The following table sets forth our exposure where we have sold credit protection through credit derivatives in the Financial Services
Businesses by NAIC rating of the underlying credits as of the dates indicated.
Credit Derivatives, Sold Protection—Financial Services Businesses
December 31, 2011 December 31, 2010
Single Name Single Name
NAIC Designation Notional Fair Value Notional Fair Value
(in millions)
1 $745 $3 $290 $3
2 25 0 25 0
Subtotal ............................................................. 770 3 315 3
3 through 6 0 0 0 0
Total(1) ......................................................... $770 $3 $315 $3
(1) Excludes a credit derivative related to surplus notes issued by a subsidiary of Prudential Insurance and embedded derivatives contained in certain
externally-managed investments in the European market. See Note 21 to the Consolidated Financial Statements for additional information regarding
these derivatives.
The following table sets forth our exposure where we have sold credit protection through credit derivatives in the Closed Block
Business portfolios by NAIC designation of the underlying credits as of the dates indicated.
Credit Derivatives, Sold Protection—Closed Block Business
December 31, 2011 December 31, 2010
Single Name Single Name
NAIC Designation Notional Fair Value Notional Fair Value
(in millions)
1 $50 $0 $5 $0
20000
Subtotal ............................................................. 50 0 5 0
3 through 6 0 0 0 0
Total(1) ......................................................... $50 $0 $5 $0
(1) Excludes embedded derivatives contained in certain externally-managed investments in the European market. See Note 21 to the Consolidated Financial
Statements for additional information regarding these derivatives.

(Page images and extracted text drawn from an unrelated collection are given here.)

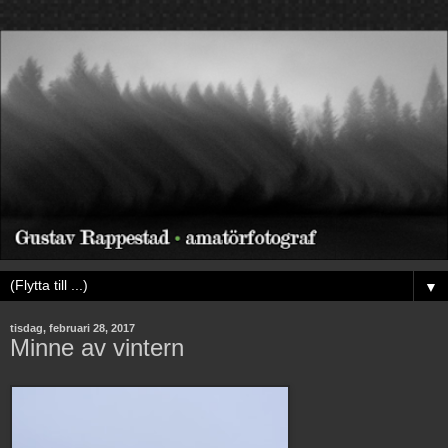
▼
tisdag, februari 28, 2017
Minne av vintern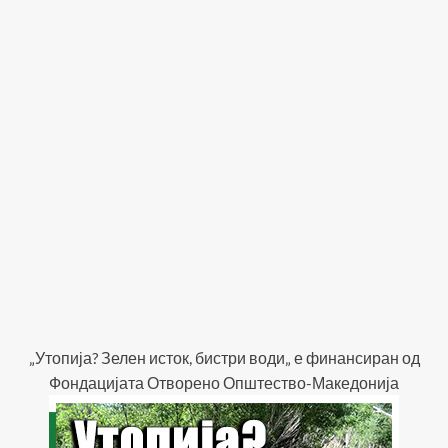
„Утопија? Зелен исток, бистри води„ е финансиран од
Фондацијата Отворено Општество-Македонија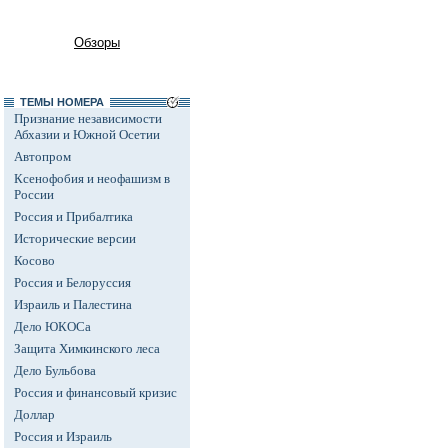
Обзоры
ТЕМЫ НОМЕРА
Признание независимости
Абхазии и Южной Осетии
Автопром
Ксенофобия и неофашизм в
России
Россия и Прибалтика
Исторические версии
Косово
Россия и Белоруссия
Израиль и Палестина
Дело ЮКОСа
Защита Химкинского леса
Дело Бульбова
Россия и финансовый кризис
Доллар
Россия и Израиль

In addition to selling credit protection, we have purchased credit protection using credit derivatives in order to hedge specific credit
exposures in our investment portfolio, including exposures relating to certain guarantees from monoline bond insurers. As of December 31,
2011 and 2010, the Financial Services Businesses had $1.598 billion and $1.785 billion of outstanding notional amounts, reported at fair
value as an asset of $2 million and $2 million, respectively. As of December 31, 2011 and 2010, the Closed Block Business had $381
million and $399 million of outstanding notional amounts, reported at fair value as an asset of less than $1 million and a liability of $1
million, respectively. The premium paid for the credit derivatives we purchase attributable to the Financial Services Businesses was $43
million and $50 million for the years ended December 31, 2011 and 2010, respectively, and was included in adjusted operating income as
an adjustment to “Realized investment gains (losses), net.” See Note 21 to the Consolidated Financial Statements for additional information
regarding credit derivatives and an overall description of our derivative activities.